MY KOLKATA EDUGRAPH
ADVERTISEMENT
regular-article-logo Saturday, 04 May 2024

Home fires: Editorial on Himanta Biswa Sarma calling Barack Obama names

The irony lay in the fact that Assam CM's threat to minority communities was made when the PM was declaring the lack of discrimination by caste, creed and so on in India on his official US visit

The Editorial Board Published 27.06.23, 06:53 AM
Himanta Biswa Sarma

Himanta Biswa Sarma

Verbal aggression is never pretty. But when a chief minister is aggressive, it no longer remains a matter of aesthetics; it becomes an expression of his party’s attitude. When Himanta Biswa Sarma, the chief minister of Assam, frankly abused his constitutional position by declaring that the Assam police will ‘prioritise’ going after the many “Hussain Obama” in the country, presumably before chasing the former president of the United States of America, he demonstrated the Bharatiya Janata Party’s propensity to lose no opportunity to threaten minority groups. Mr Sarma was responding to a tweet from a journalist — in itself undignified — who had asked whether the Assam police would rush off to Washington to arrest Barack Obama. Mr Obama had said that if the Indian government did not look after ethnic minorities, India might start pulling apart. The journalist was alluding to the Assam police’s habit of registering cases against dissenters anywhere in India. In February, they directed the Delhi police to arrest a Congress leader for allegedly mocking Narendra Modi.

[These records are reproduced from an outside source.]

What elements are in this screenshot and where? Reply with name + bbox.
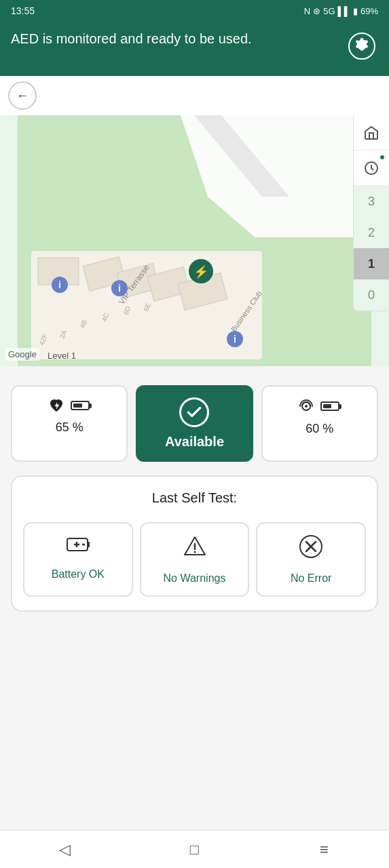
zoom-level-3[interactable]: 3 (354, 186, 389, 217)
svg-rect-30 (88, 542, 90, 547)
settings-button[interactable] (346, 30, 378, 62)
warning-icon (183, 534, 207, 564)
battery-percentage: 65 % (56, 420, 84, 435)
nav-home-icon: □ (190, 841, 199, 859)
bluetooth-icon: ⊛ (313, 6, 320, 16)
map-history-button[interactable] (354, 151, 389, 186)
self-test-section: Last Self Test: Battery OK (11, 475, 378, 612)
signal-bars-icon: ▌▌ (338, 6, 350, 16)
back-icon: ← (16, 89, 29, 103)
no-warnings-label: No Warnings (164, 572, 226, 585)
battery-icon-stat (71, 401, 92, 410)
zoom-level-2[interactable]: 2 (354, 217, 389, 248)
network-icon: N (304, 6, 310, 16)
available-stat-card[interactable]: Available (136, 385, 253, 462)
header-title: AED is monitored and ready to be used. (11, 30, 346, 47)
stats-row: 65 % Available (0, 372, 389, 475)
checkmark-icon (185, 403, 203, 421)
battery-percent: 69% (360, 6, 378, 16)
status-bar: 13:55 N ⊛ 5G ▌▌ ▮ 69% (0, 0, 389, 22)
back-button-row: ← (0, 76, 389, 115)
nav-menu-button[interactable]: ≡ (304, 836, 345, 863)
bottom-nav: ◁ □ ≡ (0, 830, 389, 868)
battery-icon-signal (320, 401, 341, 411)
google-label: Google (5, 348, 39, 361)
svg-text:i: i (58, 279, 61, 290)
signal-stat-icons (297, 397, 341, 415)
level-label: Level 1 (48, 351, 76, 361)
svg-point-35 (193, 551, 196, 553)
fiveg-icon: 5G (323, 6, 335, 16)
nav-menu-icon: ≡ (320, 841, 329, 859)
zoom-level-1[interactable]: 1 (354, 248, 389, 279)
nav-back-icon: ◁ (59, 841, 71, 859)
zoom-level-0[interactable]: 0 (354, 279, 389, 311)
signal-icon (297, 397, 315, 415)
status-icons: N ⊛ 5G ▌▌ ▮ 69% (304, 6, 378, 16)
battery-ok-card[interactable]: Battery OK (23, 522, 133, 597)
heart-bolt-icon (48, 397, 65, 414)
signal-percentage: 60 % (305, 422, 333, 436)
back-button[interactable]: ← (8, 81, 37, 110)
svg-text:i: i (234, 334, 236, 344)
no-error-card[interactable]: No Error (256, 522, 366, 597)
check-icon (179, 397, 209, 427)
header: AED is monitored and ready to be used. (0, 22, 389, 76)
battery-stat-icons (48, 397, 92, 414)
status-time: 13:55 (11, 5, 35, 16)
self-test-cards: Battery OK No Warnings (23, 522, 366, 597)
nav-home-button[interactable]: □ (174, 836, 215, 863)
svg-text:⚡: ⚡ (193, 264, 209, 279)
no-error-icon (299, 534, 323, 564)
battery-ok-label: Battery OK (52, 568, 105, 580)
svg-point-28 (305, 405, 308, 408)
battery-ok-icon (66, 534, 90, 559)
page-content: 13:55 N ⊛ 5G ▌▌ ▮ 69% AED is monitored a… (0, 0, 389, 673)
battery-status-icon: ▮ (353, 6, 358, 16)
signal-stat-card[interactable]: 60 % (261, 385, 378, 462)
map-container: VIP Terrasse Business Club i i i ⚡ 42F 2… (0, 115, 389, 366)
battery-stat-card[interactable]: 65 % (11, 385, 128, 462)
svg-text:i: i (118, 283, 121, 294)
self-test-title: Last Self Test: (23, 490, 366, 506)
map-home-button[interactable] (354, 115, 389, 151)
no-warnings-card[interactable]: No Warnings (140, 522, 250, 597)
available-label: Available (165, 434, 224, 450)
nav-back-button[interactable]: ◁ (45, 836, 86, 863)
no-error-label: No Error (291, 572, 331, 585)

Mr Sarma’s response was meant to show that the BJP considered members of the minority community offenders. It was a small irony that the tweet got Mr Obama’s name and his religion wrong. The greater irony lay in the fact that his threat to minority communities was made when the prime minister was declaring the lack of discrimination by caste, creed and so on in India on his official state visit to the US. He spoke proudly of diversity which had ‘one voice’ — the BJP’s perhaps? — but his description would suggest that the oppressiveness and fear that pervade his country are nothing but a mirage. Mr Sar­ma’s comment could appear to undermine Mr Modi’s claims. Was that a mistake? Or is it part of the BJP’s policy never to drop its guard? But it could also be a measure of the BJP’s confidence. Mr Modi is being courted by world leaders in spite of his party’s record regarding freedom of expression and of religion as well as minority rights, to say the least. The US president did not even bring up such matters; his country’s needs were more important. Mr Sarma’s comment emphasised this immunity from criticism from the world’s biggest leaders; why should the BJP tolerate it at home?